Bundesheer

Luftraumüberwachung: Geld für die Goldhaube, Warten auf die Helikopter

Verteidigungsministerin Klaudia Tanner (ÖVP) beim Lokalaugenschein bei der Radarstation am Kolomannsberg bei Salzburg.
© Bundesheer/Karlovits

Das Bundesheer steckt Geld in die Luftraumüberwachung. Die Entscheidung für 18 Hubschrauber lässt aber auf sich warten.

Wien, Salzburg – Verteidigungsministerin Klaudia Tanner (ÖVP) freut sich über eine Vollzugsmeldung: Sie besuchte die Radarstation am Kolomannsberg im oberösterreichisch-salzburgischen Grenzgebiet, um dort über eine Investition von 21 Millionen Euro in die passive Luftraumüberwachung zu berichten. Ebenfalls für den Sommer angekündigt hatte sie eine Entscheidung für den Ankauf von 18 neuen Hubschraubern. Noch ist aber kein Termin bekannt. Die Anbieter nützen die Wartezeit für Lobbying-Aktivitäten.

Die Station am Kolomannsberg wird komplett erneuert. Sie ist Teil der „Goldhaube“, wie die Militärs das österreichweite Radarsystem nennen. Weitere feste Stationen gibt es am Steinmandl (Niederösterreich) und auf der Koralpe (Kärnten). Es handelt sich um ein so genanntes „Primärradar“. Anders als die zivile Luftraumüberwachung kann dieses militärische System auch Fluggeräte erkennen, die ihr Erkennungssystem absichtlich oder unabsichtlich ausgeschaltet haben. Erkennt die „Goldhaube“ – der passive Teil der Luftraumüberwachung – ein derartiges Flugzeug, steigen zur Identifizierung die Eurofighter auf – sie sind der aktive Teil.

Wesentlich größer ist mit 300 Millionen Euro der geplante Umfang der Hubschrauber-Beschaffung. Die 18 Maschinen sollen die ein halbes Jahrhundert alten Alouette-III-Helikopter ersetzen. Ende 2023 wird es endgültig nicht mehr möglich sein, sie sicher zu betreiben, heißt es beim Militär.

Das Heer braucht Ersatz für seine Alouette-Hubschrauber.
© APA

Der Generalstab hat bereits Ende Mai den Ankauf eines italienischen Produkts – das AW169M von Leonard­o – empfohlen. Noch ist die Entscheidung aber nicht gefallen.

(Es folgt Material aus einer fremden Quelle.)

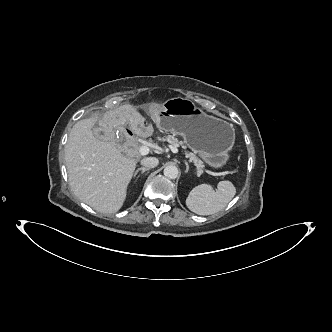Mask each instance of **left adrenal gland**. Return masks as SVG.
Wrapping results in <instances>:
<instances>
[{
    "label": "left adrenal gland",
    "mask_w": 332,
    "mask_h": 332,
    "mask_svg": "<svg viewBox=\"0 0 332 332\" xmlns=\"http://www.w3.org/2000/svg\"><path fill=\"white\" fill-rule=\"evenodd\" d=\"M185 165H186V171H185V172H188V170H189V165H188L187 161H185Z\"/></svg>",
    "instance_id": "obj_1"
}]
</instances>
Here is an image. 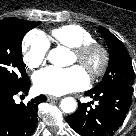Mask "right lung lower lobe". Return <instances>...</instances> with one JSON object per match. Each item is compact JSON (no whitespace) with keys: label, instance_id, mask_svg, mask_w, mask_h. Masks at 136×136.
I'll return each instance as SVG.
<instances>
[{"label":"right lung lower lobe","instance_id":"1","mask_svg":"<svg viewBox=\"0 0 136 136\" xmlns=\"http://www.w3.org/2000/svg\"><path fill=\"white\" fill-rule=\"evenodd\" d=\"M31 82L28 79L11 91H0V136H29L35 128L38 105L46 100L44 95L27 104H16L13 97L18 93L28 94Z\"/></svg>","mask_w":136,"mask_h":136}]
</instances>
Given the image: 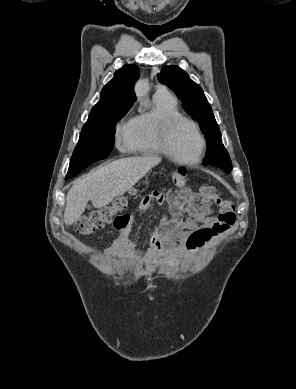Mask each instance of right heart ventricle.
I'll return each mask as SVG.
<instances>
[{"instance_id": "right-heart-ventricle-1", "label": "right heart ventricle", "mask_w": 296, "mask_h": 389, "mask_svg": "<svg viewBox=\"0 0 296 389\" xmlns=\"http://www.w3.org/2000/svg\"><path fill=\"white\" fill-rule=\"evenodd\" d=\"M176 114H180L177 99L168 92L156 93L154 108L128 121V150L143 155H162L159 142L161 123L166 117Z\"/></svg>"}]
</instances>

Das macht auch anderen Anbietern wieder Hoffnung: Aus dem Airbus-Konzern steht der H145M zur Auswahl. Tanners Verhältnis zu Airbus ist wegen des Streits um die Eurofighter („Airbus wird mich noch kennen lernen“) angespannt. Befürworter dieser Lösung meinen aber, es sollten nicht alle Gesellschaften dieses Konzerns in einen Topf geworfen werden.

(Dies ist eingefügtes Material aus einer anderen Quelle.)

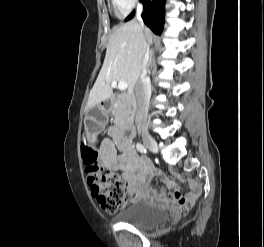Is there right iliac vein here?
Here are the masks:
<instances>
[{
	"label": "right iliac vein",
	"mask_w": 264,
	"mask_h": 247,
	"mask_svg": "<svg viewBox=\"0 0 264 247\" xmlns=\"http://www.w3.org/2000/svg\"><path fill=\"white\" fill-rule=\"evenodd\" d=\"M142 140L145 144V146L151 150L152 152H157L158 151V145L154 138L146 131H143L141 133Z\"/></svg>",
	"instance_id": "63e3f726"
}]
</instances>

Auch der US-Hersteller Bell verstärkt seine Bemühungen und lädt nächste Woche zu einer Präsentation seines Bell 429 mit US-Botschafter Trevo­r Traina als Ehrengast.

Das wichtigste Argument von Bell und Airbus: Der AW169M sei größer als ursprünglich geplant – und damit auch wesentlich teurer.

Einkaufen will das Bundesheer nach den Lehren aus dem Eurofighter-Deal aber ohnehin nicht bei einem Konzern direkt, sondern unter Einschaltung einer Regierung. Im Fall Airbus wäre das die deutsche. (sabl)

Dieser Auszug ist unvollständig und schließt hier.